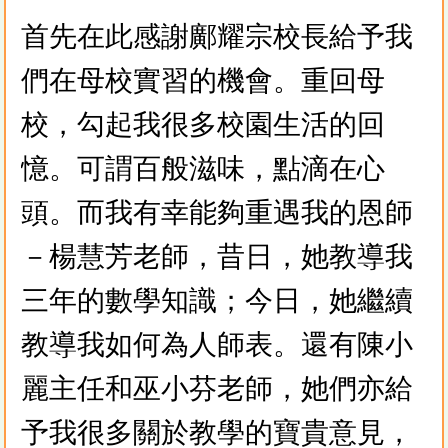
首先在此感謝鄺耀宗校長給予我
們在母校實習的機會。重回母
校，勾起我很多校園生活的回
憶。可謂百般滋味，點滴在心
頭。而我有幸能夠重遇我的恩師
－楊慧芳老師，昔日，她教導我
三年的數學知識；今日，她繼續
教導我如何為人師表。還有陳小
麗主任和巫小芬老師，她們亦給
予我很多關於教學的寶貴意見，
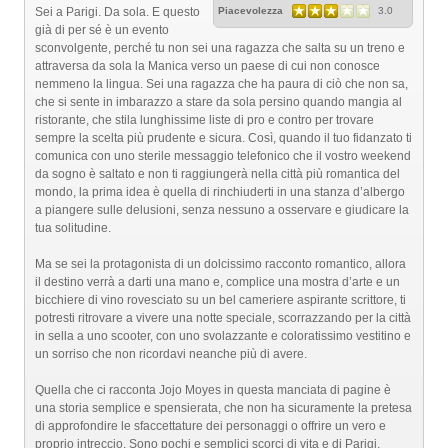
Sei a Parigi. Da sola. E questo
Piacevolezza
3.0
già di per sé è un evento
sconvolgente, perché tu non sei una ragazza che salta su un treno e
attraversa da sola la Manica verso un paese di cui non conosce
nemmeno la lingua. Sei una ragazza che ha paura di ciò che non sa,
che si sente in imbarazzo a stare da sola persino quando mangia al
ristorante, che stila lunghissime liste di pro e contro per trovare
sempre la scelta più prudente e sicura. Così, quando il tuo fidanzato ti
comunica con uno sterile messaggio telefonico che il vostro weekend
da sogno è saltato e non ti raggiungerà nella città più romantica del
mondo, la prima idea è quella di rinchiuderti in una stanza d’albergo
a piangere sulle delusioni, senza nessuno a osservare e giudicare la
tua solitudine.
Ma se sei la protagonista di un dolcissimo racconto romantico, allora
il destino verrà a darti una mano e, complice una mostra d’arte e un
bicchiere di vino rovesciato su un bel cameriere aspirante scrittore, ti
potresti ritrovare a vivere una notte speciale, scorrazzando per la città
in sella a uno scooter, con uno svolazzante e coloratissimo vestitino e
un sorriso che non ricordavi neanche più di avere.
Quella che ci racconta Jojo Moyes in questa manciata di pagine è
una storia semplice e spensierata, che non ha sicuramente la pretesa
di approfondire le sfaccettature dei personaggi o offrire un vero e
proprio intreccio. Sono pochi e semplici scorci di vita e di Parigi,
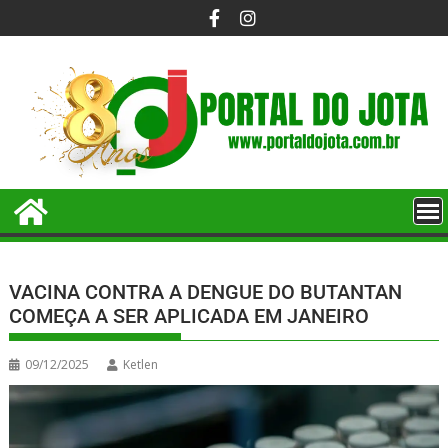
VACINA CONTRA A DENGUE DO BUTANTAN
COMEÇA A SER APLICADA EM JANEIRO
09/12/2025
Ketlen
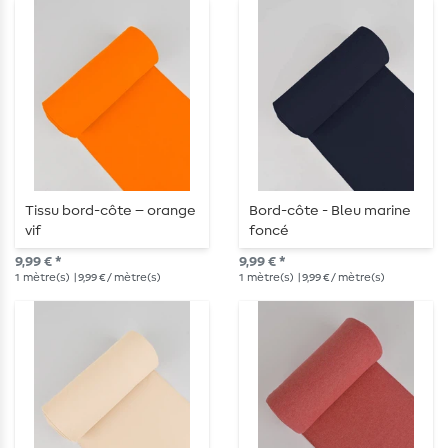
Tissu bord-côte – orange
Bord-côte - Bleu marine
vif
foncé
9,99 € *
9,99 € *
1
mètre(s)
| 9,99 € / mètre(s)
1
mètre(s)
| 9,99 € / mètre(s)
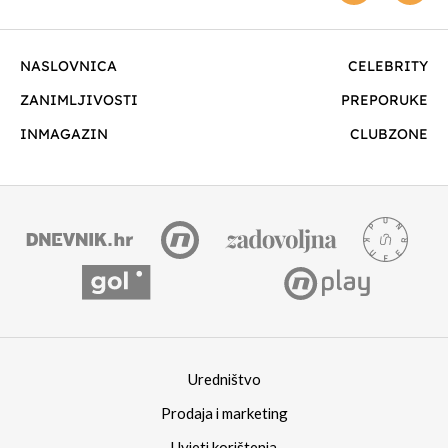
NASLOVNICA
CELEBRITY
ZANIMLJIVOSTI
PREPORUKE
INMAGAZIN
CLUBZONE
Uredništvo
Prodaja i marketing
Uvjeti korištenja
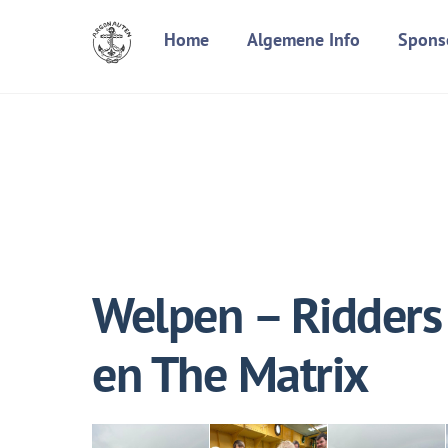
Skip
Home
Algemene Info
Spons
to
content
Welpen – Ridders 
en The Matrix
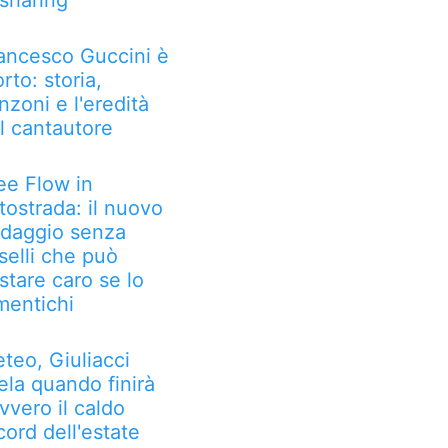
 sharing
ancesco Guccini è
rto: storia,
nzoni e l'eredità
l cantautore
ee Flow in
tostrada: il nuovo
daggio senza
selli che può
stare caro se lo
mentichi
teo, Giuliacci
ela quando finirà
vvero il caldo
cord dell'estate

━━━

■ Brief: Could you retype all the entries above exactly, without the pictures?

■ Task output:
首先在此感謝鄺耀宗校長給予我
們在母校實習的機會。重回母
校，勾起我很多校園生活的回
憶。可謂百般滋味，點滴在心
頭。而我有幸能夠重遇我的恩師
－楊慧芳老師，昔日，她教導我
三年的數學知識；今日，她繼續
教導我如何為人師表。還有陳小
麗主任和巫小芬老師，她們亦給
予我很多關於教學的寶貴意見，
Sei a Parigi. Da sola. E questo
Piacevolezza
3.0
già di per sé è un evento
sconvolgente, perché tu non sei una ragazza che salta su un treno e
attraversa da sola la Manica verso un paese di cui non conosce
nemmeno la lingua. Sei una ragazza che ha paura di ciò che non sa,
che si sente in imbarazzo a stare da sola persino quando mangia al
ristorante, che stila lunghissime liste di pro e contro per trovare
sempre la scelta più prudente e sicura. Così, quando il tuo fidanzato ti
comunica con uno sterile messaggio telefonico che il vostro weekend
da sogno è saltato e non ti raggiungerà nella città più romantica del
mondo, la prima idea è quella di rinchiuderti in una stanza d’albergo
a piangere sulle delusioni, senza nessuno a osservare e giudicare la
tua solitudine.
Ma se sei la protagonista di un dolcissimo racconto romantico, allora
il destino verrà a darti una mano e, complice una mostra d’arte e un
bicchiere di vino rovesciato su un bel cameriere aspirante scrittore, ti
potresti ritrovare a vivere una notte speciale, scorrazzando per la città
in sella a uno scooter, con uno svolazzante e coloratissimo vestitino e
un sorriso che non ricordavi neanche più di avere.
Quella che ci racconta Jojo Moyes in questa manciata di pagine è
una storia semplice e spensierata, che non ha sicuramente la pretesa
di approfondire le sfaccettature dei personaggi o offrire un vero e
proprio intreccio. Sono pochi e semplici scorci di vita e di Parigi,
VACINA CONTRA A DENGUE DO BUTANTAN
COMEÇA A SER APLICADA EM JANEIRO
09/12/2025
Ketlen
Tissu bord-côte – orange
Bord-côte - Bleu marine
vif
foncé
9,99 € *
9,99 € *
1
mètre(s)
| 9,99 € / mètre(s)
1
mètre(s)
| 9,99 € / mètre(s)
NASLOVNICA
CELEBRITY
ZANIMLJIVOSTI
PREPORUKE
INMAGAZIN
CLUBZONE
Uredništvo
Prodaja i marketing
Uvjeti korištenja
Skip
Home
Algemene Info
Spons
to
content
Welpen – Ridders 
en The Matrix
 sharing
ancesco Guccini è
rto: storia,
nzoni e l'eredità
l cantautore
ee Flow in
tostrada: il nuovo
daggio senza
selli che può
stare caro se lo
mentichi
teo, Giuliacci
ela quando finirà
vvero il caldo
cord dell'estate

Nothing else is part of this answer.